-1

How would you modelize the following data? I have a solution I wrote in a separate answer. Don't forget to read it.

Context

It's for a website. Speed is of the essence.

Data

  • You have objects that are linked to many tables describing their properties, such as an object__tag table. Any object can be paired with a color.
  • Thing is, objects can be made of objects. I call them superobjects when they assume that container role (as objects, they can be part of other superobjects). Objects can be shuffled in all sorts of unpredictable ways because it is less about how they are made than how they are sold.
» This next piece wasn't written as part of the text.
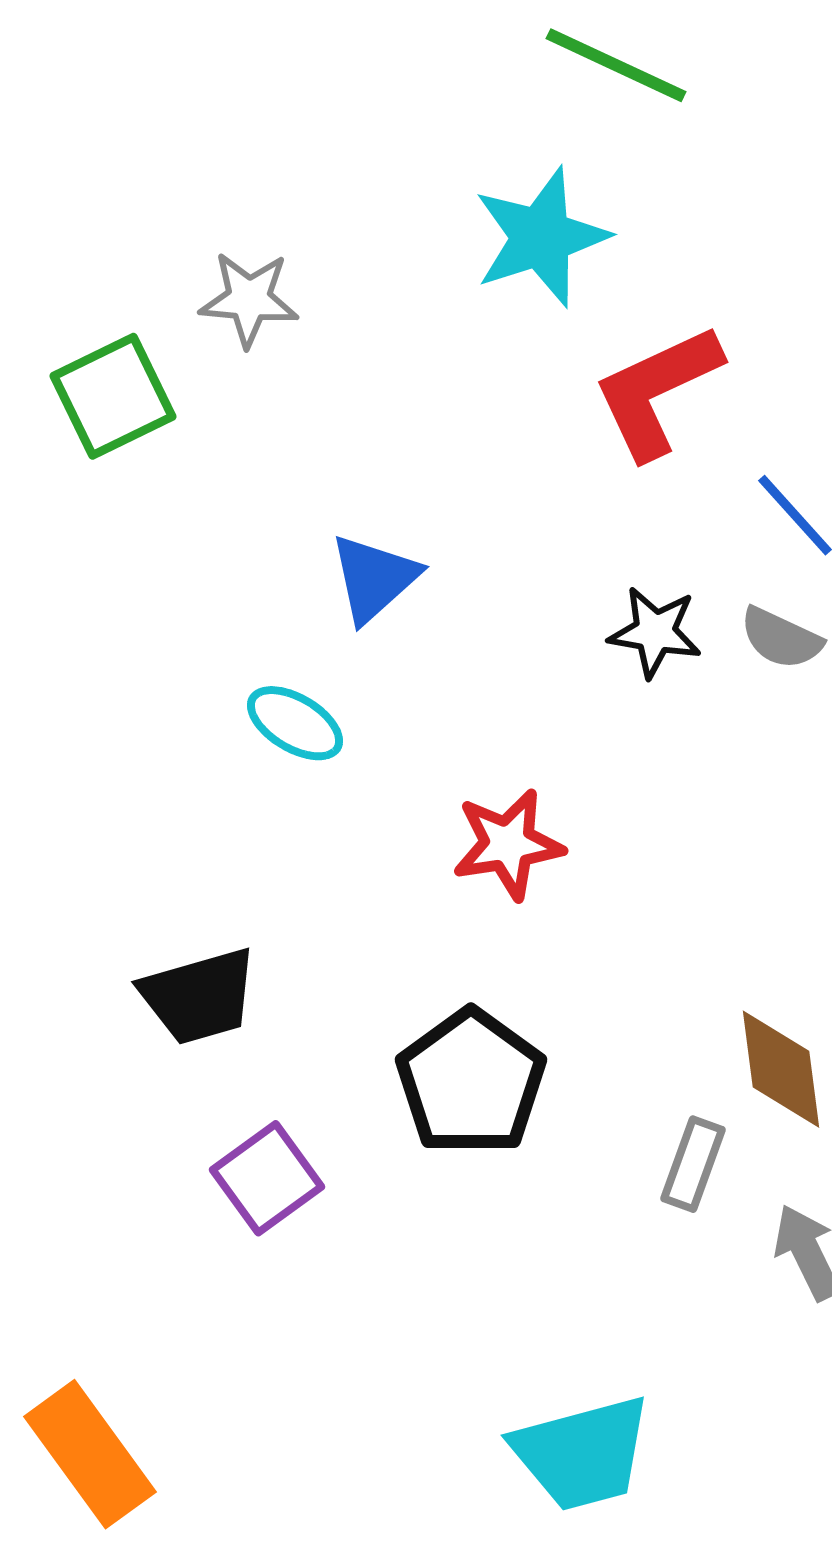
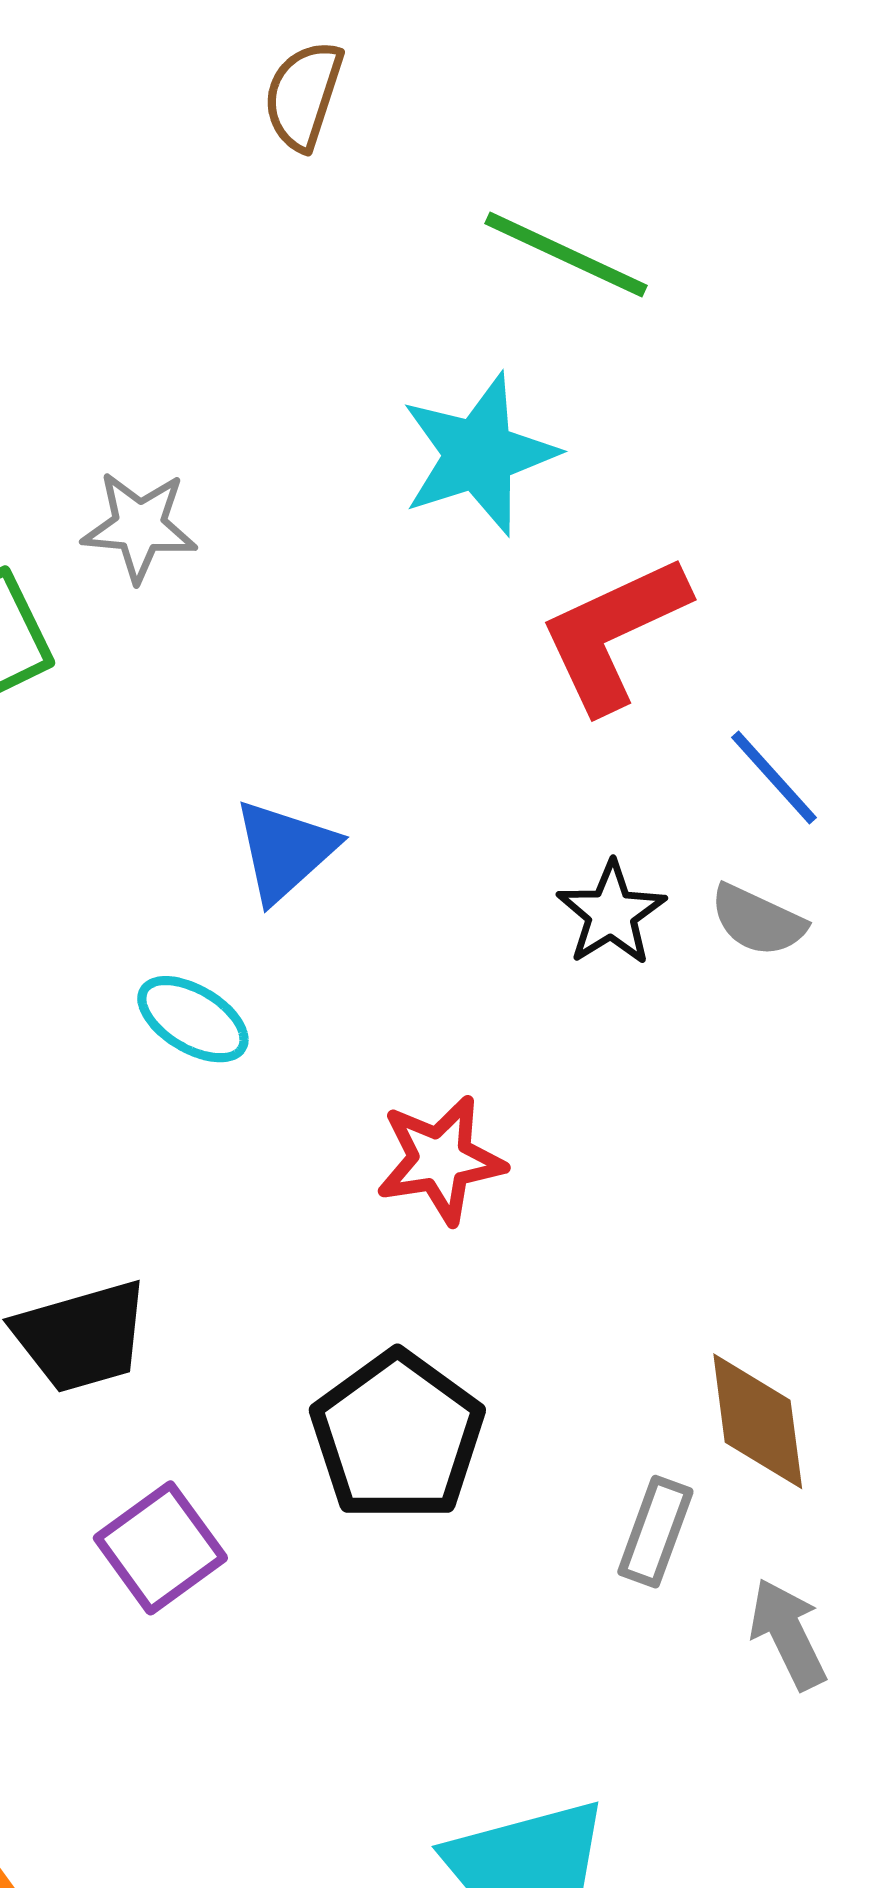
black star: (655, 632) -> (611, 913), turned 30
It is therefore useless to think that if one object is contained inside some superobject A, if that superobject A will be contained inside another superobject B, superobject B will inherit all objects from superobject A.
  • In a superobject, multiple objects can be grouped together into a set of options. One option can be made of multiple objects (majority of the time, just one). You can choose how many options minimum and maximum (aka a range) you can choose from a set (majority of the time, just one). It's possible to have a NONE choice aka you don't choose any option.
  • Any object can have 0 (common), 1 (common), or more (very rare) dependencies.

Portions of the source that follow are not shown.